To do »
Which of the lines in the records below hold the string "Ακολουθήστε"? Copy every one of them.

[[ Supplied material, beginning ]]

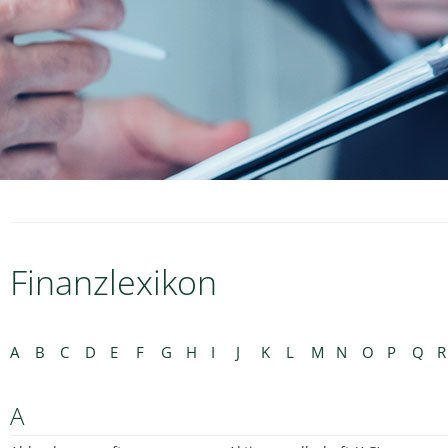
Finanzlexikon
A
B
C
D
E
F
G
H
I
J
K
L
M
N
O
P
Q
R
A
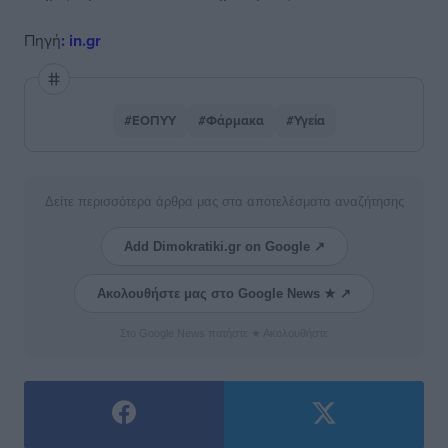
Πηγή
: in.gr
#ΕΟΠΥΥ
#Φάρμακα
#Υγεία
Δείτε περισσότερα άρθρα μας στα αποτελέσματα αναζήτησης
Add Dimokratiki.gr on Google ↗
Ακολουθήστε μας στο Google News ★ ↗
Στο Google News πατήστε ★ Ακολουθήστε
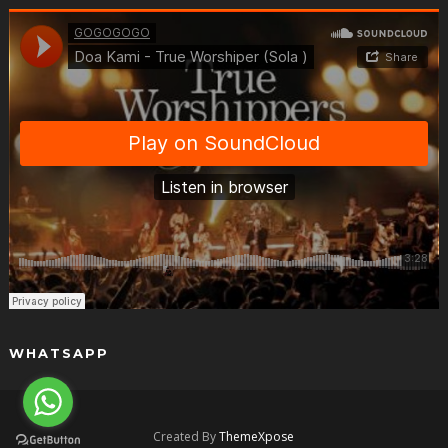
WHATSAPP
Created By
ThemeXpose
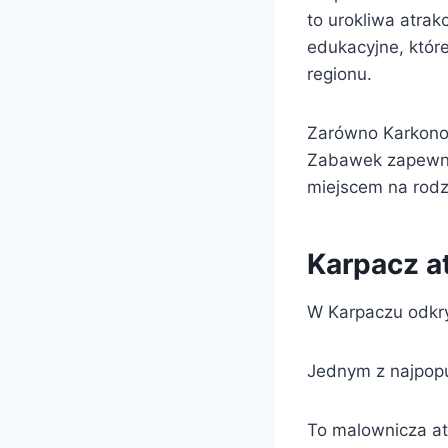
to urokliwa atrak
edukacyjne, które
regionu.
Zarówno Karkonos
Zabawek zapewnia
miejscem na rod
Karpacz at
W Karpaczu odkryj
Jednym z najpopu
To malownicza at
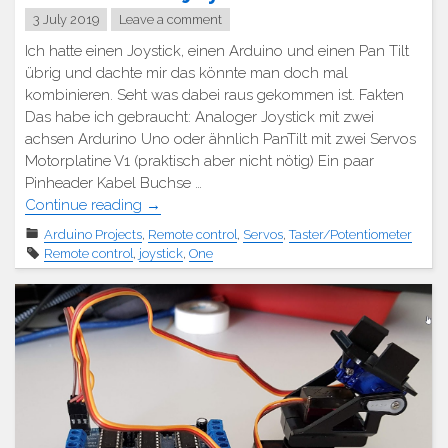
3 July 2019
Leave a comment
Ich hatte einen Joystick, einen Arduino und einen Pan Tilt
übrig und dachte mir das könnte man doch mal
kombinieren. Seht was dabei raus gekommen ist. Fakten
Das habe ich gebraucht: Analoger Joystick mit zwei
achsen Ardurino Uno oder ähnlich PanTilt mit zwei Servos
Motorplatine V1 (praktisch aber nicht nötig) Ein paar
Pinheader Kabel Buchse …
"Pan
Continue reading
→
Tilt
Arduino Projects
,
Remote control
,
Servos
,
Taster/Potentiometer
mit
Remote control
,
joystick
,
One
Joystick"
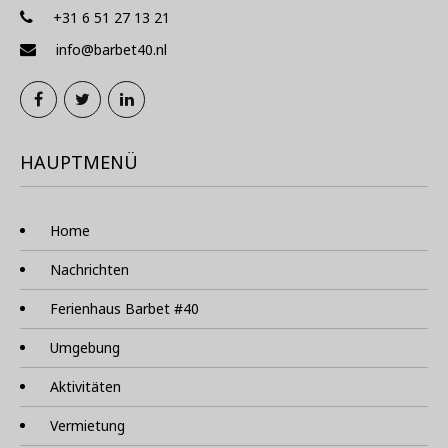
+31 6 51 27 13 21
info@barbet40.nl
HAUPTMENÜ
Home
Nachrichten
Ferienhaus Barbet #40
Umgebung
Aktivitäten
Vermietung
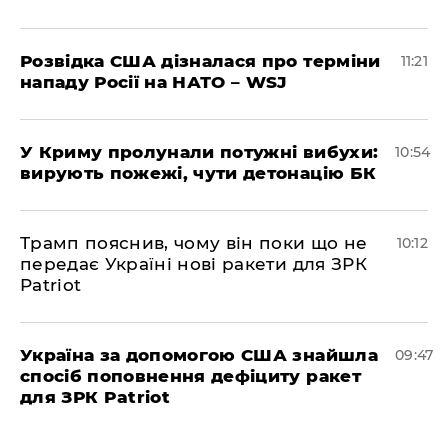
Розвідка США дізналася про терміни
11:21
нападу Росії на НАТО – WSJ
У Криму пролунали потужні вибухи:
10:54
вирують пожежі, чути детонацію БК
Трамп пояснив, чому він поки що не
10:12
передає Україні нові ракети для ЗРК
Patriot
Україна за допомогою США знайшла
09:47
спосіб поповнення дефіциту ракет
для ЗРК Patriot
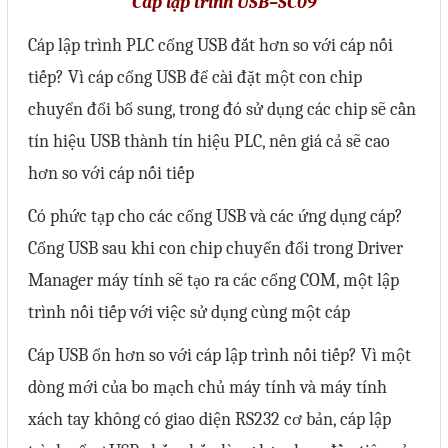
Cáp lập trình USB–SC09
Liên hệ
Cáp lập trình PLC cổng USB đắt hơn so với cáp nối
Đóng
tiếp? Vì cáp cổng USB để cài đặt một con chip
chuyển đổi bổ sung, trong đó sử dụng các chip sẽ cần
TRÊN MẠNG XÃ HỘI
tín hiệu USB thành tín hiệu PLC, nên giá cả sẽ cao
hơn so với cáp nối tiếp
Facebook
Có phức tạp cho các cổng USB và các ứng dụng cáp?
Google
Cổng USB sau khi con chip chuyển đổi trong Driver
Manager máy tính sẽ tạo ra các cổng COM, một lập
Twitter
trình nối tiếp với việc sử dụng cùng một cáp
Cáp USB ổn hơn so với cáp lập trình nối tiếp? Vì một
Gọi cho chúng tôi
dòng mới của bo mạch chủ máy tính và máy tính
xách tay không có giao diện RS232 cơ bản, cáp lập
Nhắn tin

[[ Supplied material, end ]]

Answer space »
Ακολουθήστε μας στο Google News ★ ↗
Στο Google News πατήστε ★ Ακολουθήστε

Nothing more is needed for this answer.